Give the number of lines below that contain "privée", with no other output.

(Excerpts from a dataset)
⁂

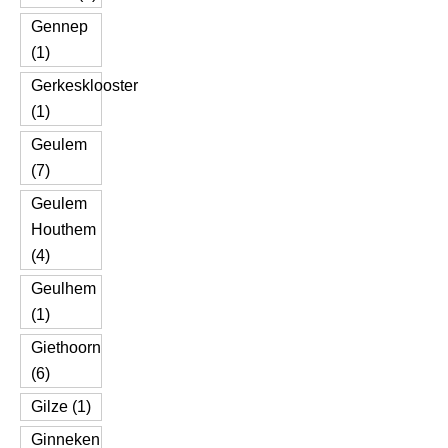
Gennep
(1)
Gerkesklooster
(1)
Geulem
(7)
Geulem
Houthem
(4)
Geulhem
(1)
Giethoorn
(6)
Gilze (1)
Ginneken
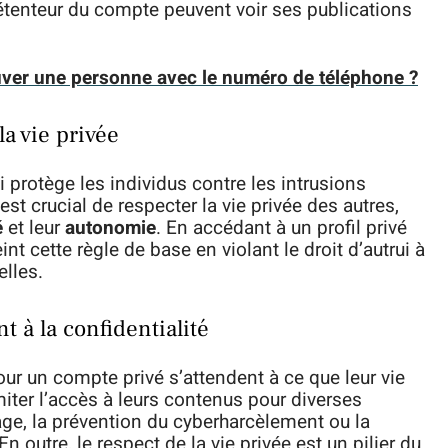
étenteur du compte peuvent voir ses publications
ver une personne avec le numéro de téléphone ?
a vie privée
i protège les individus contre les intrusions
est crucial de respecter la vie privée des autres,
é
et leur
autonomie
. En accédant à un profil privé
nt cette règle de base en violant le droit d’autrui à
lles.
t à la confidentialité
our un compte privé s’attendent à ce que leur vie
imiter l’accès à leurs contenus pour diverses
ge, la prévention du cyberharcèlement ou la
n outre, le respect de la vie privée est un pilier du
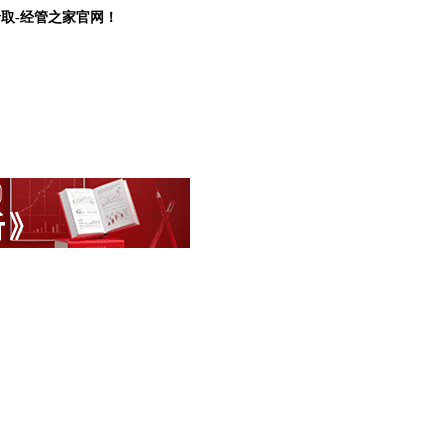
录取-经管之家官网！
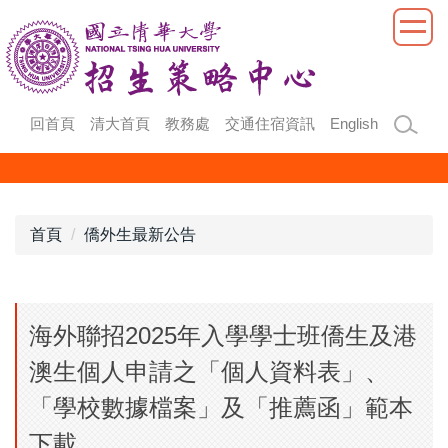
跳
到
主
要
內
回首頁
清大首頁
教務處
交通住宿資訊
English
容
區
首頁
僑外生最新公告
海外聯招2025年入學學士班僑生及港
澳生個人申請之「個人資料表」、
「學校數據檔案」及「推薦函」範本
下載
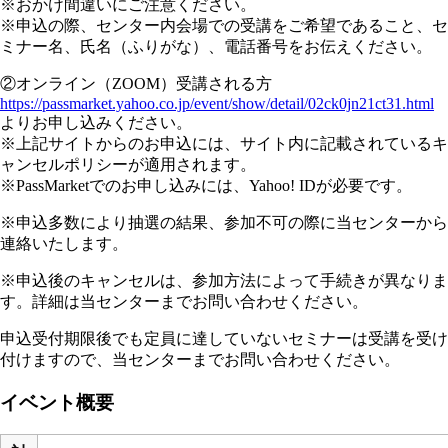
※おかけ間違いにご注意ください。
※申込の際、センター内会場での受講をご希望であること、セ
ミナー名、氏名（ふりがな）、電話番号をお伝えください。
②オンライン（ZOOM）受講される方
https://passmarket.yahoo.co.jp/event/show/detail/02ck0jn21ct31.html
よりお申し込みください。
※上記サイトからのお申込には、サイト内に記載されているキ
ャンセルポリシーが適用されます。
※PassMarketでのお申し込みには、Yahoo! IDが必要です。
※申込多数により抽選の結果、参加不可の際に当センターから
連絡いたします。
※申込後のキャンセルは、参加方法によって手続きが異なりま
す。詳細は当センターまでお問い合わせください。
申込受付期限後でも定員に達していないセミナーは受講を受け
付けますので、当センターまでお問い合わせください。
イベント概要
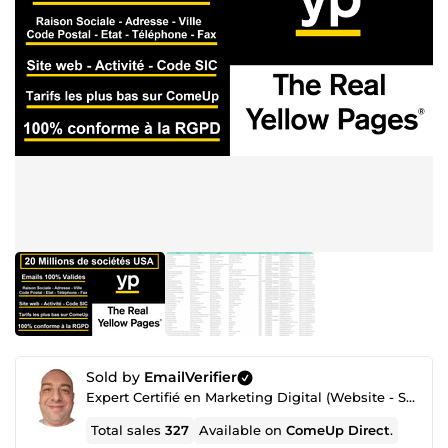
Sold by
EmailVerifier
Expert Certifié en Marketing Digital (Website - SEO - Netlinking - Création de Traffic - Emailing)
Total sales
327
Available on
ComeUp Direct
.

⁂

• **Result of this task**:
3